[WORK TO BE COMPLETED] Would you write out the entries again, exactly as they are, but without images?

──────── RECORDS TO PROCESS ────────

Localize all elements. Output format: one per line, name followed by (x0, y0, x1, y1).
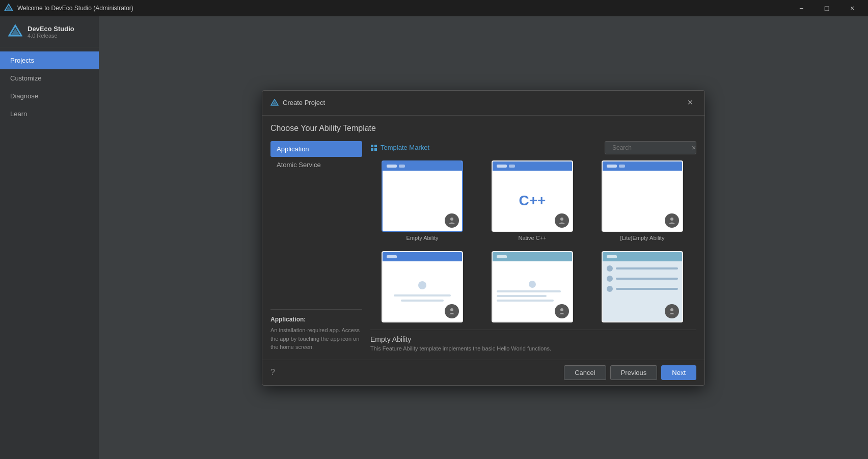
template-label-lite-empty: [Lite]Empty Ability (620, 235, 665, 241)
svg-rect-7 (374, 145, 377, 147)
preview-circle-2 (607, 276, 613, 282)
template-preview-empty-ability (382, 160, 463, 232)
preview-circle-items (607, 265, 678, 292)
template-preview-5 (492, 251, 573, 322)
preview-bar-2 (493, 161, 572, 171)
left-panel-item-application[interactable]: Application (270, 141, 362, 157)
sidebar: DevEco Studio 4.0 Release Projects Custo… (0, 16, 99, 459)
svg-rect-6 (371, 145, 373, 147)
preview-bar-dot2-3 (619, 165, 625, 168)
right-panel-header: Template Market × (370, 141, 696, 154)
next-button[interactable]: Next (661, 365, 696, 380)
preview-bar-3 (603, 161, 682, 171)
badge-icon-4 (448, 307, 456, 315)
right-panel: Template Market × (370, 141, 696, 352)
preview-bar-dot2-2 (509, 165, 515, 168)
preview-circle-item-3 (607, 286, 678, 292)
cpp-icon: C++ (519, 193, 546, 209)
template-label-empty-ability: Empty Ability (406, 235, 439, 241)
dialog-header: Create Project × (262, 91, 704, 116)
preview-circle-item-2 (607, 276, 678, 282)
preview-line-4b (401, 300, 444, 302)
sidebar-item-projects-label: Projects (10, 57, 34, 64)
dialog-footer: ? Cancel Previous Next (262, 360, 704, 385)
template-badge-5 (555, 304, 569, 318)
selected-template-info: Empty Ability This Feature Ability templ… (370, 330, 696, 352)
sidebar-item-learn-label: Learn (10, 110, 27, 118)
template-preview-6 (602, 251, 683, 322)
create-project-dialog: Create Project × Choose Your Ability Tem… (262, 90, 705, 386)
sidebar-item-projects[interactable]: Projects (0, 51, 99, 69)
preview-line-5a (497, 290, 561, 292)
content-area: Welcome to DevEco Studio (Administrator)… (99, 16, 868, 459)
selected-template-name: Empty Ability (370, 335, 696, 343)
close-button[interactable]: × (840, 0, 864, 16)
dialog-close-button[interactable]: × (684, 97, 696, 109)
left-panel-item-atomic-service[interactable]: Atomic Service (270, 157, 362, 173)
logo-version: 4.0 Release (28, 33, 74, 39)
dialog-header-left: Create Project (270, 99, 325, 107)
left-panel: Application Atomic Service Application: … (270, 141, 362, 352)
dialog-title: Create Project (283, 99, 325, 106)
titlebar: Welcome to DevEco Studio (Administrator)… (0, 0, 868, 16)
preview-bar (383, 161, 462, 171)
cancel-button[interactable]: Cancel (564, 365, 606, 380)
sidebar-item-learn[interactable]: Learn (0, 105, 99, 123)
maximize-button[interactable]: □ (815, 0, 838, 16)
search-clear-icon[interactable]: × (692, 144, 696, 152)
preview-bar-dot-6 (607, 255, 617, 258)
preview-bar-dot-3 (607, 165, 617, 168)
svg-point-16 (560, 308, 563, 311)
template-card-4[interactable] (370, 251, 474, 330)
template-card-empty-ability[interactable]: Empty Ability (370, 160, 474, 245)
dialog-heading: Choose Your Ability Template (270, 124, 696, 133)
search-box[interactable]: × (605, 141, 696, 154)
template-market-icon (370, 144, 377, 151)
preview-bar-5 (493, 252, 572, 261)
create-project-icon (270, 99, 279, 107)
previous-button[interactable]: Previous (610, 365, 658, 380)
svg-point-12 (450, 218, 453, 221)
preview-rect-2 (616, 278, 678, 280)
template-badge-4 (445, 304, 459, 318)
deveco-logo-icon (8, 24, 22, 39)
preview-bar-dot-5 (497, 255, 507, 258)
template-card-native-cpp[interactable]: C++ (480, 160, 584, 245)
preview-line-5c (497, 300, 554, 302)
template-market-label: Template Market (370, 144, 429, 151)
svg-rect-8 (371, 148, 373, 151)
badge-icon-6 (668, 307, 676, 315)
preview-bar-4 (383, 252, 462, 261)
template-card-5[interactable] (480, 251, 584, 330)
badge-icon-2 (558, 217, 566, 225)
sidebar-logo: DevEco Studio 4.0 Release (0, 16, 99, 47)
search-input[interactable] (612, 144, 689, 151)
preview-bar-dot (387, 165, 397, 168)
sidebar-item-customize-label: Customize (10, 74, 41, 82)
template-card-6[interactable] (590, 251, 694, 330)
sidebar-item-diagnose-label: Diagnose (10, 92, 38, 100)
preview-circle-1 (607, 265, 613, 272)
template-card-lite-empty[interactable]: [Lite]Empty Ability (590, 160, 694, 245)
help-icon[interactable]: ? (270, 368, 275, 377)
application-label: Application (277, 145, 309, 153)
svg-point-17 (670, 308, 673, 311)
selected-template-description: This Feature Ability template implements… (370, 345, 696, 352)
sidebar-item-diagnose[interactable]: Diagnose (0, 87, 99, 105)
preview-dot-4 (418, 281, 426, 289)
template-preview-4 (382, 251, 463, 322)
template-grid: Empty Ability (370, 160, 696, 330)
preview-bar-dot-2 (497, 165, 507, 168)
preview-line-4a (394, 294, 451, 296)
preview-rect-3 (616, 288, 678, 290)
sidebar-item-customize[interactable]: Customize (0, 69, 99, 87)
minimize-button[interactable]: − (790, 0, 813, 16)
template-badge-6 (665, 304, 679, 318)
preview-circle-5 (529, 281, 536, 288)
titlebar-controls: − □ × (790, 0, 864, 16)
template-preview-native-cpp: C++ (492, 160, 573, 232)
preview-bar-dot2 (399, 165, 405, 168)
svg-rect-9 (374, 148, 377, 151)
template-label-native-cpp: Native C++ (518, 235, 546, 241)
svg-point-14 (670, 218, 673, 221)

────────

[REPLY TO THE EXERCISE]
Localize all elements. Output format: one per line, name followed by (x0, y0, x1, y1).
template-label-lite-empty: [Lite]Empty Ability (620, 235, 665, 241)
svg-rect-7 (374, 145, 377, 147)
preview-circle-2 (607, 276, 613, 282)
template-preview-empty-ability (382, 160, 463, 232)
preview-circle-items (607, 265, 678, 292)
template-preview-5 (492, 251, 573, 322)
preview-bar-2 (493, 161, 572, 171)
left-panel-item-application[interactable]: Application (270, 141, 362, 157)
sidebar: DevEco Studio 4.0 Release Projects Custo… (0, 16, 99, 459)
svg-rect-6 (371, 145, 373, 147)
preview-bar-dot2-3 (619, 165, 625, 168)
right-panel-header: Template Market × (370, 141, 696, 154)
next-button[interactable]: Next (661, 365, 696, 380)
preview-bar-3 (603, 161, 682, 171)
badge-icon-4 (448, 307, 456, 315)
right-panel: Template Market × (370, 141, 696, 352)
preview-bar-dot2-2 (509, 165, 515, 168)
preview-circle-item-3 (607, 286, 678, 292)
cpp-icon: C++ (519, 193, 546, 209)
template-label-empty-ability: Empty Ability (406, 235, 439, 241)
dialog-header: Create Project × (262, 91, 704, 116)
preview-circle-item-2 (607, 276, 678, 282)
preview-line-4b (401, 300, 444, 302)
sidebar-item-projects-label: Projects (10, 57, 34, 64)
dialog-footer: ? Cancel Previous Next (262, 360, 704, 385)
template-badge-5 (555, 304, 569, 318)
selected-template-info: Empty Ability This Feature Ability templ… (370, 330, 696, 352)
sidebar-item-learn-label: Learn (10, 110, 27, 118)
template-preview-6 (602, 251, 683, 322)
create-project-dialog: Create Project × Choose Your Ability Tem… (262, 90, 705, 386)
sidebar-item-projects[interactable]: Projects (0, 51, 99, 69)
preview-line-5a (497, 290, 561, 292)
content-area: Welcome to DevEco Studio (Administrator)… (99, 16, 868, 459)
selected-template-name: Empty Ability (370, 335, 696, 343)
close-button[interactable]: × (840, 0, 864, 16)
dialog-close-button[interactable]: × (684, 97, 696, 109)
left-panel-item-atomic-service[interactable]: Atomic Service (270, 157, 362, 173)
logo-version: 4.0 Release (28, 33, 74, 39)
dialog-header-left: Create Project (270, 99, 325, 107)
left-panel: Application Atomic Service Application: … (270, 141, 362, 352)
dialog-title: Create Project (283, 99, 325, 106)
titlebar: Welcome to DevEco Studio (Administrator)… (0, 0, 868, 16)
preview-bar (383, 161, 462, 171)
cancel-button[interactable]: Cancel (564, 365, 606, 380)
sidebar-item-learn[interactable]: Learn (0, 105, 99, 123)
maximize-button[interactable]: □ (815, 0, 838, 16)
search-clear-icon[interactable]: × (692, 144, 696, 152)
preview-bar-dot-6 (607, 255, 617, 258)
preview-bar-dot-3 (607, 165, 617, 168)
svg-point-16 (560, 308, 563, 311)
template-card-4[interactable] (370, 251, 474, 330)
template-card-empty-ability[interactable]: Empty Ability (370, 160, 474, 245)
dialog-heading: Choose Your Ability Template (270, 124, 696, 133)
search-box[interactable]: × (605, 141, 696, 154)
template-market-icon (370, 144, 377, 151)
preview-bar-5 (493, 252, 572, 261)
create-project-icon (270, 99, 279, 107)
previous-button[interactable]: Previous (610, 365, 658, 380)
svg-point-12 (450, 218, 453, 221)
preview-rect-2 (616, 278, 678, 280)
template-badge-4 (445, 304, 459, 318)
deveco-logo-icon (8, 24, 22, 39)
preview-bar-dot-5 (497, 255, 507, 258)
template-card-native-cpp[interactable]: C++ (480, 160, 584, 245)
preview-line-5c (497, 300, 554, 302)
template-market-label: Template Market (370, 144, 429, 151)
svg-rect-8 (371, 148, 373, 151)
badge-icon-6 (668, 307, 676, 315)
preview-bar-4 (383, 252, 462, 261)
template-card-5[interactable] (480, 251, 584, 330)
badge-icon-2 (558, 217, 566, 225)
sidebar-logo: DevEco Studio 4.0 Release (0, 16, 99, 47)
search-input[interactable] (612, 144, 689, 151)
preview-bar-dot (387, 165, 397, 168)
sidebar-item-customize-label: Customize (10, 74, 41, 82)
template-card-6[interactable] (590, 251, 694, 330)
sidebar-item-diagnose-label: Diagnose (10, 92, 38, 100)
preview-circle-1 (607, 265, 613, 272)
template-card-lite-empty[interactable]: [Lite]Empty Ability (590, 160, 694, 245)
help-icon[interactable]: ? (270, 368, 275, 377)
application-label: Application (277, 145, 309, 153)
svg-point-17 (670, 308, 673, 311)
selected-template-description: This Feature Ability template implements… (370, 345, 696, 352)
sidebar-item-diagnose[interactable]: Diagnose (0, 87, 99, 105)
preview-dot-4 (418, 281, 426, 289)
template-preview-4 (382, 251, 463, 322)
template-grid: Empty Ability (370, 160, 696, 330)
preview-bar-dot-2 (497, 165, 507, 168)
preview-line-4a (394, 294, 451, 296)
preview-rect-3 (616, 288, 678, 290)
sidebar-item-customize[interactable]: Customize (0, 69, 99, 87)
minimize-button[interactable]: − (790, 0, 813, 16)
template-badge-6 (665, 304, 679, 318)
preview-circle-5 (529, 281, 536, 288)
titlebar-controls: − □ × (790, 0, 864, 16)
template-preview-native-cpp: C++ (492, 160, 573, 232)
preview-bar-dot2 (399, 165, 405, 168)
svg-rect-9 (374, 148, 377, 151)
template-label-native-cpp: Native C++ (518, 235, 546, 241)
svg-point-14 (670, 218, 673, 221)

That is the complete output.